Time for another update in my side project, following on from https://alanbuxton.wordpress.com/2023/08/05/rip-it-up-and-start-again-without-ripping-it-up-and-starting-again/
Since that post I’ve implemented a new backend with Neo4j and created an app for accessing the data1. It’s here: https://github.com/alanbuxton/syracuse-neo. The early commits have decent messages showing my baby steps in getting from one capability to the next2.
The previous app stored each topic collection separately in a Postgres database. A topic collection is the stories taken from one article, and there could be several stories within one article. This was ok as a starting point, but the point of this project is to connect the dots between different entities based on NLPing articles, so really I needed a Graph database to plug things together.
Heroku doesn’t support Neo4j so I’ve moved the app to a Digital Ocean VM that uses Neo4j’s free tier AuraDB. It’s hosted here http://syracuse.1145.am and has just enough data in it to fit into the AuraDB limits.

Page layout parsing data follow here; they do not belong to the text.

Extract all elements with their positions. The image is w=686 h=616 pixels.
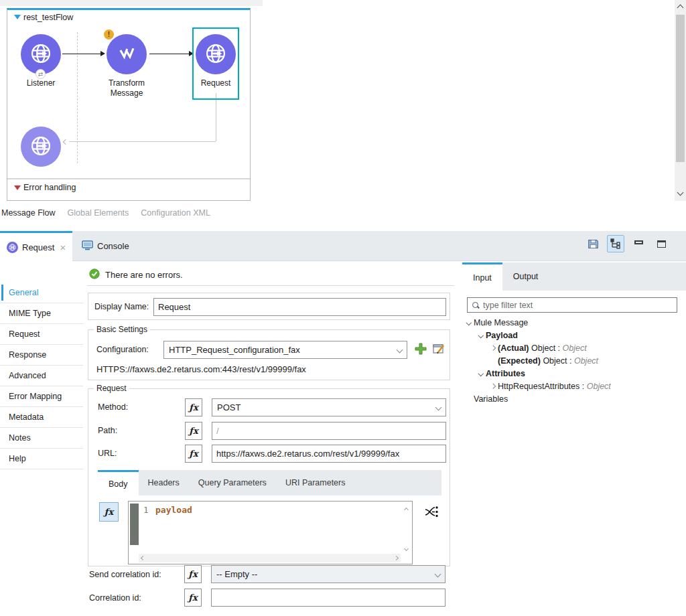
dataweave-mapping-icon[interactable] [424, 504, 440, 522]
scroll-down-icon[interactable] [404, 546, 409, 551]
scroll-up-icon[interactable] [677, 5, 684, 11]
tab-uri-parameters[interactable]: URI Parameters [276, 470, 355, 495]
send-correlation-fx-button[interactable]: ƒx [184, 565, 202, 583]
chevron-down-icon[interactable] [478, 333, 484, 338]
sidebar-item-request[interactable]: Request [0, 324, 83, 345]
chevron-down-icon [435, 404, 441, 411]
chevron-right-icon[interactable] [490, 345, 496, 351]
sidebar-item-general[interactable]: General [0, 283, 83, 303]
sidebar-item-metadata[interactable]: Metadata [0, 407, 83, 428]
correlation-input[interactable] [211, 589, 445, 607]
canvas-top-strip [0, 0, 263, 6]
method-select[interactable]: POST [212, 398, 446, 416]
tab-query-parameters[interactable]: Query Parameters [189, 470, 276, 495]
view-tabbar: Request × Console [0, 231, 686, 261]
sidebar-item-response[interactable]: Response [0, 345, 83, 366]
method-fx-button[interactable]: ƒx [185, 398, 202, 416]
tab-console[interactable]: Console [75, 231, 136, 261]
flow-collapse-icon[interactable] [14, 15, 21, 19]
return-connector-horizontal [69, 141, 216, 142]
flow-canvas[interactable]: rest_testFlow ⇄ Listener ! Transform Mes… [7, 8, 251, 201]
error-handling-collapse-icon[interactable] [14, 185, 21, 190]
source-badge-icon: ⇄ [36, 69, 46, 79]
path-fx-button[interactable]: ƒx [185, 422, 202, 440]
send-correlation-label: Send correlation id: [89, 570, 161, 579]
sidebar-item-error-mapping[interactable]: Error Mapping [0, 386, 83, 407]
scroll-right-icon[interactable] [394, 556, 399, 560]
success-check-icon [89, 268, 100, 281]
scroll-up-icon[interactable] [404, 508, 409, 512]
connector-transform-request [149, 54, 190, 54]
tab-configuration-xml[interactable]: Configuration XML [141, 208, 210, 218]
body-fx-button[interactable]: ƒx [99, 502, 119, 522]
flow-node-request[interactable] [196, 34, 236, 74]
connector-arrowhead [100, 51, 105, 56]
maximize-icon[interactable] [653, 235, 670, 252]
tree-item-mule-message[interactable]: Mule Message [464, 316, 681, 329]
scroll-left-icon[interactable] [141, 556, 145, 560]
tree-item-payload[interactable]: Payload [476, 329, 681, 341]
filter-placeholder: type filter text [483, 301, 533, 310]
canvas-scrollbar[interactable] [675, 0, 686, 201]
body-expression-editor[interactable]: 1 payload [128, 501, 413, 564]
configuration-select[interactable]: HTTP_Request_configuration_fax [163, 341, 407, 359]
tab-headers[interactable]: Headers [139, 470, 189, 495]
editor-hscrollbar[interactable] [139, 554, 401, 562]
path-input[interactable] [212, 422, 446, 440]
tab-output[interactable]: Output [502, 262, 549, 291]
sidebar-item-advanced[interactable]: Advanced [0, 366, 83, 386]
display-name-label: Display Name: [94, 302, 149, 311]
minimize-icon[interactable] [630, 235, 647, 252]
url-label: URL: [98, 449, 117, 458]
group-legend: Request [94, 384, 129, 393]
correlation-fx-button[interactable]: ƒx [184, 589, 202, 607]
tab-request-properties[interactable]: Request × [0, 231, 72, 261]
return-connector-vertical [216, 93, 216, 141]
tree-item-attributes[interactable]: Attributes [476, 367, 681, 380]
display-name-input[interactable] [153, 298, 446, 316]
request-subtabs: Body Headers Query Parameters URI Parame… [98, 470, 441, 495]
general-form: There are no errors. Display Name: Basic… [83, 261, 459, 616]
scrollbar-thumb[interactable] [676, 15, 685, 162]
url-fx-button[interactable]: ƒx [185, 445, 202, 463]
node-label: Listener [14, 78, 68, 88]
flow-node-transform-message[interactable] [107, 34, 147, 74]
tab-global-elements[interactable]: Global Elements [68, 208, 129, 218]
tree-item-expected[interactable]: (Expected) Object : Object [488, 354, 681, 367]
line-number: 1 [143, 505, 149, 515]
add-config-icon[interactable] [414, 342, 427, 358]
url-input[interactable] [212, 445, 446, 463]
chevron-down-icon[interactable] [466, 320, 472, 325]
dataweave-icon [115, 42, 138, 67]
editor-gutter [130, 504, 139, 545]
sidebar-item-help[interactable]: Help [0, 449, 83, 469]
divider [87, 285, 454, 286]
send-correlation-select[interactable]: -- Empty -- [211, 565, 445, 583]
status-row: There are no errors. [89, 268, 183, 281]
save-icon[interactable] [584, 235, 602, 252]
scroll-down-icon[interactable] [677, 189, 684, 196]
close-icon[interactable]: × [60, 242, 66, 253]
node-label: Request [189, 78, 243, 88]
chevron-right-icon[interactable] [490, 384, 496, 389]
chevron-down-icon [434, 571, 441, 578]
resolved-url-text: HTTPS://faxws.de2.retarus.com:443/rest/v… [96, 364, 306, 374]
editor-code[interactable]: payload [155, 505, 192, 515]
sidebar-item-mime-type[interactable]: MIME Type [0, 303, 83, 324]
filter-input[interactable]: type filter text [467, 297, 677, 313]
tree-item-actual[interactable]: (Actual) Object : Object [488, 341, 681, 354]
chevron-down-icon[interactable] [478, 371, 484, 376]
tab-message-flow[interactable]: Message Flow [1, 208, 56, 218]
tab-input[interactable]: Input [462, 262, 502, 291]
tree-item-variables[interactable]: Variables [464, 392, 681, 405]
edit-config-icon[interactable] [432, 342, 445, 358]
tree-view-icon[interactable] [607, 235, 624, 252]
flow-node-error-request[interactable] [21, 127, 61, 167]
http-request-icon [29, 134, 53, 160]
flow-node-listener[interactable] [21, 34, 61, 74]
tab-body[interactable]: Body [98, 470, 139, 495]
http-request-tab-icon [7, 242, 18, 253]
sidebar-item-notes[interactable]: Notes [0, 428, 83, 449]
tree-item-http-request-attributes[interactable]: HttpRequestAttributes : Object [488, 380, 681, 392]
console-icon [82, 240, 93, 252]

The graph visualization is done with vis.js
. This turned out to be pretty straightforward to code: you just need some javascript for the nodes and some javascript for the edges. So long as your ids are all unique everything seems pretty straightforward.
Visualizing this sort of data in a graph makes it a lot more immediate than before. I just want to share a few entertaining images to show one feature I worked on.
The underlying data has a node for every time an entity (e.g. organization) is mentioned. This is intentional because when processing an article you can’t tell whether the name of a company in one article is the same company as a similarly-named company in a different article3. So each node in the graph is a mention of an organization and then there is some separate logic to figure out whether two nodes are the same organization or not. For example, if it’s a similar name and industry then it’s likely that the two are the same organziation.
This sometimes led to a ball of lines that looks like Pig-Pen’s hair.
On the plus side, this does make for a soothing visual as the graph library tries to move the nodes about into a sensible shape. With a bit of ambient sounds this could make a good relaxation video.
But, pretty though this may be, it’s hard to read. So I implemented an ‘uber node’ that is the result of clubbing together all the “same as” nodes. A lot more readable, see below:
Below is an example of the same graph after all the Accel Partners nodes had been combined together.
Next steps:
- Implement the other types of topic collections into this graph (e.g. people appointments, opening new locations)
- Implement a feature to easily flag any incorrect relationships or entities (which can then feed back into the ML training)
Thanks for reading!
Notes
- With thanks to the https://github.com/neo4j-examples/paradise-papers-django for their example app which gave a starting point for working with graph data in Neo4j. ↩︎
- For example,
git checkout b2791fdb439c18026585bced51091f6c6dcd4f72
is a good one for complete newbies to see some basic interactions between Django and Neo4j. ↩︎ - Also this type of reconciliation is a difficult problem – I have some experience of it from this project: https://theybuyforyou.eu/business-cases/ – so it’s safer to process the articles and then have a separate process for combining the topics together. ↩︎